* TRY IT *
Only lines holding "швидкість" are wanted; copy each of them from the records below.

* THE INPUT *

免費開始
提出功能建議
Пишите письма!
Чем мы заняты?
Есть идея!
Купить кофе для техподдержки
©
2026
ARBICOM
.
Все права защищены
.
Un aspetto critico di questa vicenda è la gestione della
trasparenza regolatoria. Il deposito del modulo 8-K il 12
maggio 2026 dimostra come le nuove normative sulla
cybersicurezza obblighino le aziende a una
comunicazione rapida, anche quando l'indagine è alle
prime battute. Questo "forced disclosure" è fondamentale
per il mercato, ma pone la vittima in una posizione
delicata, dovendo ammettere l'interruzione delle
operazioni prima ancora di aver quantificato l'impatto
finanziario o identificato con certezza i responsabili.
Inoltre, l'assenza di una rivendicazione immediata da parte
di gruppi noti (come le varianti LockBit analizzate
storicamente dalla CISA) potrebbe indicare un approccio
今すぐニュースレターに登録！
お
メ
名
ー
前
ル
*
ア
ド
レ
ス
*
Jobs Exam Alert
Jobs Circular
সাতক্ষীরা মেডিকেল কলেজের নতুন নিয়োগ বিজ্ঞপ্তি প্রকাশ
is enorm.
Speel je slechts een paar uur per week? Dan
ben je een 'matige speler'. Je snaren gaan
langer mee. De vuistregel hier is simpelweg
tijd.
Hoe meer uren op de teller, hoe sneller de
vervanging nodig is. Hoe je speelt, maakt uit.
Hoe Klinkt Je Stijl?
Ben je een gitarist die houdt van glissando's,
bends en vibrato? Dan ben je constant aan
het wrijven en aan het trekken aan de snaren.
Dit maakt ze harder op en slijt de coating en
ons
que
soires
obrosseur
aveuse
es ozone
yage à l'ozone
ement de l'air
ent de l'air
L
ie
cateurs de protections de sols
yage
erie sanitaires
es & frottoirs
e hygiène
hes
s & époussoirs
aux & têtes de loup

--

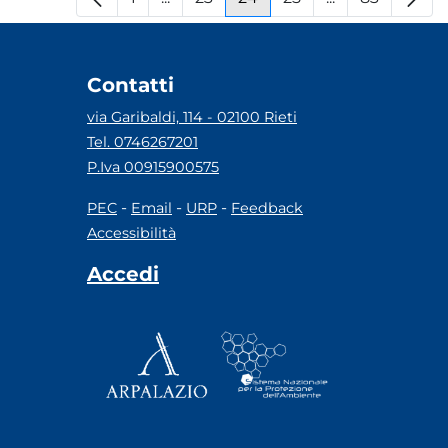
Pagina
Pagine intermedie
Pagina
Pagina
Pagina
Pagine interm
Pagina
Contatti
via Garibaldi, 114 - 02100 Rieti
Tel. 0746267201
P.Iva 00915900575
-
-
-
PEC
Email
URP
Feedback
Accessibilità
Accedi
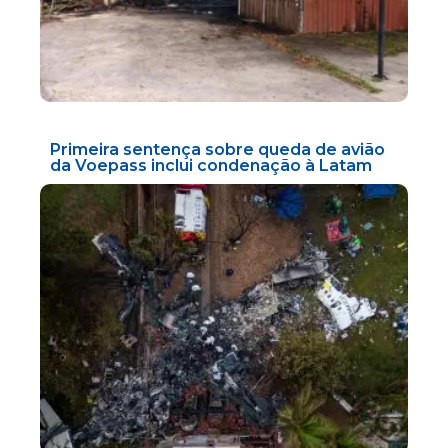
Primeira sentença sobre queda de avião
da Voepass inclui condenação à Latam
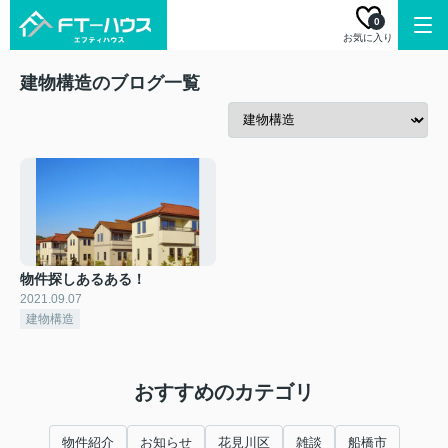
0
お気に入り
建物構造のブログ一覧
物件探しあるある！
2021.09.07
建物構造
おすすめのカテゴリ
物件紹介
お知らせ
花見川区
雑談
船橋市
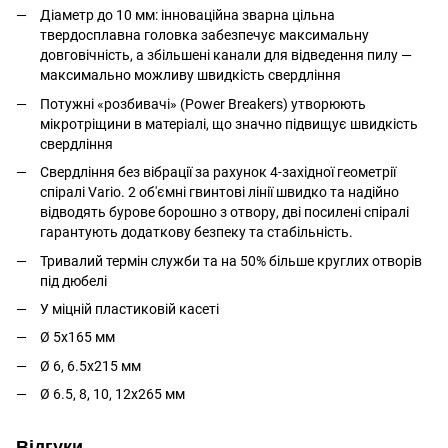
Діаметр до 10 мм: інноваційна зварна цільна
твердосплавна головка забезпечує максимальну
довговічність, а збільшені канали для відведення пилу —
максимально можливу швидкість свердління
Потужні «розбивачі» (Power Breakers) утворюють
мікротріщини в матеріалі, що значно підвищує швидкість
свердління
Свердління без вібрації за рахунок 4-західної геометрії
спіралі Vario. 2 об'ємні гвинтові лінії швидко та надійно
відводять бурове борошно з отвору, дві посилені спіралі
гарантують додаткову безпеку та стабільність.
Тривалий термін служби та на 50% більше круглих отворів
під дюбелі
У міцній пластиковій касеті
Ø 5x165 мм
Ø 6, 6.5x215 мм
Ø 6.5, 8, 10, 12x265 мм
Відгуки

* RESPONSE *
максимально можливу швидкість свердління
мікротріщини в матеріалі, що значно підвищує швидкість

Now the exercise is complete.